Hybrid Question Answering with Transformers

A dual model system for answering questions based on business context. Scalable across lengthier contexts.

The way this system functions is,

Business context is first categorized into features like "feature X can do", "feature X can't do" and capabilities as sentences.
Then the classifier model is trained on this dataset to learns to pay attention in categorizing "feature X" and it's possiblity "can do"/"can't do".
Then the trained category predicted is selected to load the feature capability sentences.
The capability sentences and the question is passed to DeBERTa v3 to extract the relevant answer.
Possibility (Yes/No) + answer is finally combined together.

Benefits of this approach:

Large contexts are broken to smaller categorized contexts = scalability, better understanding of data.
Classifier predicting context category supports DeBERTa v3 to quickly load the context data.
Trained categorized context reused for question answering.
Classifier is trained on context only, therefore questions asked does not need to be trained separately.
Not fully dependent on DeBERTa v3, and another answer extraction model like RoBERTa can be used instead.
Sanitizing question to work on trained vocabulary only.

Refer Model Simplified Flowchart for more details on how the 2 models work together.

This project contains the dataset used to train, in directory /data/cat2context_train.json, this dataset can be modified to fit the business context.
And the test dataset is in /data/cat2context_test.json, this contains questions to see how well the model has learned the category and possiblity.

This is the project structure:

├───api
│       model_blueprint.py
│       model_init.py
│       model_schema.py
│
├───data
│       cat2context_test.json
│       cat2context_train.json
│       context_mapper.json
│       dataset_loader.py
│       deberta_train.json
|       inference_test.json
│       word_alias_mapper.json
│
├───docs
├───fine_tuned_models
├───huggingface_model
│
├───model
│       classifier_model.py
│
├───output
│   └───models
│       │   classifier_591_68_75.pt
│       │   classifier_597_63_63.pt
│       │   english_dictionary_591_68_75.json
│       │   english_dictionary_597_63_63.json
│       │   english_list_591_68_75.json
│       │   english_list_597_63_63.json
│       │   training_curves_591_68_75.json
│       │   training_curves_597_63_63.json
│       │
│       ├───onnx
│       │       .gitignore
│       │       classifier_597_63_63.onnx
│       │
│       └───tensorrt
│               classifier_597_63_63-4.trt
│               classifier_597_63_63-5.trt
│
├───scripts
│       add_path.py
│       analyze_classifier.py
│       classifier_to_onnx.py
│       classifier_to_trt.py
│       context_loader.py
│       context_loader_trt.py
│       deberta_finetune.py
│       dev_api.py
│       inference.py
│       inference_onnx.py
│       inference_trt.py
│       qa_to_onnx.py
│       qa_to_trt.py
│       train_classifier.py
│    
└───util
        helper.py

Getting started guide

Based on Python version 3.13.2

This repository includes a backend API for continous inference and testing purposes, after the steps from 1 to 4 below are completed, skip to Dev API Inference section.

Installation, Analysis & Inference

Packages used: PyTorch v2.7 + cuda 12.8, matplotlib, Huggingface transformers, Huggingface datasets, Flask, Flask-smorest for swagger-ui

STEP 1

It is recommended to use a virtual python environment, this can be done with;

python -m venv dl

STEP 2

Then on windows, the virtual env can be activated by

.\dl\Scripts\activate

STEP 3

Afterwards, Install the packages from requirements.txt, can be done using;

pip install -r <project-dir>/requirements.txt

TensorRT SDK for inference, and optimization

After installing the packages, download the appropiate tensorRT SDK from https://developer.nvidia.com/tensorrt.

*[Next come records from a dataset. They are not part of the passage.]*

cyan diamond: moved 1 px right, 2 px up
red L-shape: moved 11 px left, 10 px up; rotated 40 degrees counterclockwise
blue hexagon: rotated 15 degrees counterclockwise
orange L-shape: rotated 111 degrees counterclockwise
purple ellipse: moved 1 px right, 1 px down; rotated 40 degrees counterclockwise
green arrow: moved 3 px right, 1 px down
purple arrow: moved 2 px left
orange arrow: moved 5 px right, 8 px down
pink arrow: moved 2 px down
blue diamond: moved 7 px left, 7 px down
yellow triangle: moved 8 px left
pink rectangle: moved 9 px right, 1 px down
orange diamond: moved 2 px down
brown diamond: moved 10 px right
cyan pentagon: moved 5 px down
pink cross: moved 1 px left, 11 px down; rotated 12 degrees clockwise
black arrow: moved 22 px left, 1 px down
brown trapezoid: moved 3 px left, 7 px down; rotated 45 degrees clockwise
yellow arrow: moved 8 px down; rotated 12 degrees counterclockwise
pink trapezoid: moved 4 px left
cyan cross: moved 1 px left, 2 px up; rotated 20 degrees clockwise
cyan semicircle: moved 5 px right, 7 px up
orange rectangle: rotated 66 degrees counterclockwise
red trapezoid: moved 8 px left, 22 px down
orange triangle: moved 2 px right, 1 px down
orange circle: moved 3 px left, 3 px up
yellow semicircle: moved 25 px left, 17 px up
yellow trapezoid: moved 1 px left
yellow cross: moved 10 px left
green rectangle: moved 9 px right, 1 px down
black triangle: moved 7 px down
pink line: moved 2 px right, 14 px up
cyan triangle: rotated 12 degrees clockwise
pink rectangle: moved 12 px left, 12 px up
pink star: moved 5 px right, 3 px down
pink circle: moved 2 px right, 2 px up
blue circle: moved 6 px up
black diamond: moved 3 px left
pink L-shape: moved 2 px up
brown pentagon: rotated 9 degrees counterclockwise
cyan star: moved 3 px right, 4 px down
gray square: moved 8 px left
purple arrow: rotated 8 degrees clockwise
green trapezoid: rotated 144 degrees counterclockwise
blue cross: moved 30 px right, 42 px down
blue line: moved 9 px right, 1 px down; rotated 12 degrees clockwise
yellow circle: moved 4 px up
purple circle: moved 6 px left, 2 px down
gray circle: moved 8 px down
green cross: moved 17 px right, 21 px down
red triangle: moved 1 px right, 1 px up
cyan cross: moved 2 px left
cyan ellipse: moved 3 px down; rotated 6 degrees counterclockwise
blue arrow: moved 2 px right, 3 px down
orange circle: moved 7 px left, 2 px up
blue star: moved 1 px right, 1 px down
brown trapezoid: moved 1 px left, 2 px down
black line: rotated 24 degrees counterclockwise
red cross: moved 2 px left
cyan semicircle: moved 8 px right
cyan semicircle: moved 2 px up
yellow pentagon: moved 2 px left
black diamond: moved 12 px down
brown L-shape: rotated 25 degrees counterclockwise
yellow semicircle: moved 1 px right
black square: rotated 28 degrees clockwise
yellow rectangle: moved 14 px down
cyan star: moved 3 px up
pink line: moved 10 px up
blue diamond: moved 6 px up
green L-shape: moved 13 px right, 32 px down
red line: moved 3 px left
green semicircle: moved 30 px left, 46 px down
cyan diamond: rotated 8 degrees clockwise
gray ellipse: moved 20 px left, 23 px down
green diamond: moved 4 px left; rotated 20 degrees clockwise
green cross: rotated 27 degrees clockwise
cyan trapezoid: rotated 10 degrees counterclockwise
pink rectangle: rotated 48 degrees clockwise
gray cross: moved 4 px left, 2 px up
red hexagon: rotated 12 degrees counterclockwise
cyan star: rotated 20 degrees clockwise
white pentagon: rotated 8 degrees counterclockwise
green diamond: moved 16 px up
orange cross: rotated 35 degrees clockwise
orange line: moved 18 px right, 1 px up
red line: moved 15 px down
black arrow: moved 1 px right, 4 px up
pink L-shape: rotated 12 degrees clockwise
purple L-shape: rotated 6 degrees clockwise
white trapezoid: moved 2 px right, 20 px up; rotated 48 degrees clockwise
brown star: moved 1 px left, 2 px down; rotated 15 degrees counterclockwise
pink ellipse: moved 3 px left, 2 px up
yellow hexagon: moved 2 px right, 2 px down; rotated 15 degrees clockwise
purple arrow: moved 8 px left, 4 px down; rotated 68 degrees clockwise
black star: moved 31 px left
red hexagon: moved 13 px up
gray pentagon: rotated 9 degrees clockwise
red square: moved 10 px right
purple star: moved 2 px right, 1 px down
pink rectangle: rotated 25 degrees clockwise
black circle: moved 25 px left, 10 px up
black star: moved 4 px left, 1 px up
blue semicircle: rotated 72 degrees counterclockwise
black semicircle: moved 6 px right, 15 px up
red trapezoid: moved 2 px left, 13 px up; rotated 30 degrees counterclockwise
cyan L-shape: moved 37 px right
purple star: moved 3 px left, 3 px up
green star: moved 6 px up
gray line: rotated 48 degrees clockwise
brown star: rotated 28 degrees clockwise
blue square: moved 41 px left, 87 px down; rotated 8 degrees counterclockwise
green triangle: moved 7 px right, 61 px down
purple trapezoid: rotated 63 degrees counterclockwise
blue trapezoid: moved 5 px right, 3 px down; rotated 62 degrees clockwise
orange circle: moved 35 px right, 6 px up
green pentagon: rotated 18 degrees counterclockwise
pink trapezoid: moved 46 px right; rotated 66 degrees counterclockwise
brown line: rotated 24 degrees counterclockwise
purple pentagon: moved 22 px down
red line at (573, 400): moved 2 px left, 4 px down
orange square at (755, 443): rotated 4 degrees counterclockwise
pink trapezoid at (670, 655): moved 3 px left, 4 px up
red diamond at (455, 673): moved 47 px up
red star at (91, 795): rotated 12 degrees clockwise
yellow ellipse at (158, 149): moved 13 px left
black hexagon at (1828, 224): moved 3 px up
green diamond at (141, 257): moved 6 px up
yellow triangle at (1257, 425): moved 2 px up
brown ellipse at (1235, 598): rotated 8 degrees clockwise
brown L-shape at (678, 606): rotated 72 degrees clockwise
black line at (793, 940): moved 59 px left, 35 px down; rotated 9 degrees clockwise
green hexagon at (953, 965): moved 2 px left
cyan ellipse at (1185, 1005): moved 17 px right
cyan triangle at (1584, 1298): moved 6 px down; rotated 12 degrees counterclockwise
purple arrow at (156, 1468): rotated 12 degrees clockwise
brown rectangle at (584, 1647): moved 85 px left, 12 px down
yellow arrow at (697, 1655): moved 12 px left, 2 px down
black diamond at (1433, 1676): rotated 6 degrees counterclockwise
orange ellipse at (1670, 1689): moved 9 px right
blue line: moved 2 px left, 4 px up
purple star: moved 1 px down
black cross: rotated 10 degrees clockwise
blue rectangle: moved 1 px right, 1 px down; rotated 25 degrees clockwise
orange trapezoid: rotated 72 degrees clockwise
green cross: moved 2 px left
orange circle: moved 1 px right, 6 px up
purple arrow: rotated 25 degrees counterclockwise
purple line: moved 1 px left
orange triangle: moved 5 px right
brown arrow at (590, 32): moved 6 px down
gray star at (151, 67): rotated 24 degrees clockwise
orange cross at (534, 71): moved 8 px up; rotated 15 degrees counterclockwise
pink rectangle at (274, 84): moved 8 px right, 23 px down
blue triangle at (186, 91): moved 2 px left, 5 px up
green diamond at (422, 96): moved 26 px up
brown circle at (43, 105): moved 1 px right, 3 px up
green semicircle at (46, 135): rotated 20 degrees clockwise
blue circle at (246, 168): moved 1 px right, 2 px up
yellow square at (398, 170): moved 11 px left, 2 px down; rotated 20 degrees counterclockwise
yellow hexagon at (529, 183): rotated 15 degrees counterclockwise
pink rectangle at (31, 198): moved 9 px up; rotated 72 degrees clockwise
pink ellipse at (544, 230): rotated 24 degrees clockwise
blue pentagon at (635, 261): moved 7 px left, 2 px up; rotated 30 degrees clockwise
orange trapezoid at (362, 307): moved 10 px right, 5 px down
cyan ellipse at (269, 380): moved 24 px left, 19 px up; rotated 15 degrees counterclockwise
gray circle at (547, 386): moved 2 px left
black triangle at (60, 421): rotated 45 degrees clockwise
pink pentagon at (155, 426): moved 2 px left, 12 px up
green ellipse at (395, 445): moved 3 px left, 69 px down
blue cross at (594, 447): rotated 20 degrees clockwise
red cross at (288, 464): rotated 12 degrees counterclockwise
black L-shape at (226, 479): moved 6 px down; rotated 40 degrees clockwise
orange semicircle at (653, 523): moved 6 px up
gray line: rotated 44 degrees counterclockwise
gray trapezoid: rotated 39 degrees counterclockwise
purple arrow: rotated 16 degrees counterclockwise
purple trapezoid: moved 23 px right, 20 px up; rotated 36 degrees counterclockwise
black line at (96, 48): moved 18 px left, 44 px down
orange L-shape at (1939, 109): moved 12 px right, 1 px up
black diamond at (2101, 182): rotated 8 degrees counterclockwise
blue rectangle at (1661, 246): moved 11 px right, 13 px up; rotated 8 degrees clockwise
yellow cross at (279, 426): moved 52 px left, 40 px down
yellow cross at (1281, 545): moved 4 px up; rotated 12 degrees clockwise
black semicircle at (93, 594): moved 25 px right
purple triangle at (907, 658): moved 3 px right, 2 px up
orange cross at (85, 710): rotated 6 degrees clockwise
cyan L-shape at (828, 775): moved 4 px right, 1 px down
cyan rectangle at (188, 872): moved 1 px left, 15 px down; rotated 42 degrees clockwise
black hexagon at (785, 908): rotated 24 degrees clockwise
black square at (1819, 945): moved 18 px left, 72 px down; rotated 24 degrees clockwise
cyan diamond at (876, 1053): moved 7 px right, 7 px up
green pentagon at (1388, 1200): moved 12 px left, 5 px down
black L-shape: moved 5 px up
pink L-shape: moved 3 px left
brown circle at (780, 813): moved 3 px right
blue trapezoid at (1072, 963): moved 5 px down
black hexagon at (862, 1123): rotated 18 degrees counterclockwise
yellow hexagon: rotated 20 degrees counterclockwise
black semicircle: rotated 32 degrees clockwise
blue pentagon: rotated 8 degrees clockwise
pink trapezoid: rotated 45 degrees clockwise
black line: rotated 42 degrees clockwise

This project was built using TensorRT 10.11.0.33 version.

After downloaded, copy the contents to a folder accessible to the python enviornment, then install the tensorrt--cp-none--.whl from the python folder inside the contents. For instance,

pip install TensorRT-10.11.0.33/python/tensorrt-10.11.0.33-cp313-none-win_amd64

Other types such as dispatch can also be used if the motive is to inference and not to optimize the engine.

STEP 4

python <project-dir>/scripts/deberta_finetune.py

This will download DeBERTa v3 base squad2 trained by deepset from hugging face and save locally, and then it will fine tune. The fine tuning is done using the dataset in /data/deberta_train.json

Note: Any pretrained answer extraction model from hugging face can be used (such as RoBERTa) by changing the model_name variable in /scripts/deberta_finetune.py

This execution will save the hugging face model under /huggingface_model directory and the fine tuned model under /fine_tuned_models directory, these are needed for later steps.

STEP 5

Now that we have the hugging face model, and a trained classifier is provided in this repository under /output/models/. So we will see how the classifier and the hugging face model works together.

Run

python <project-dir>/scripts/analyze_classifier.py

This will load both DeBERTa v3 and classifier models to run inference against the test dataset, and at the end it will show a series of graphs to indicate how the trained classifier model is performing on unseen test data. These graphs are included under docs in this repository as well.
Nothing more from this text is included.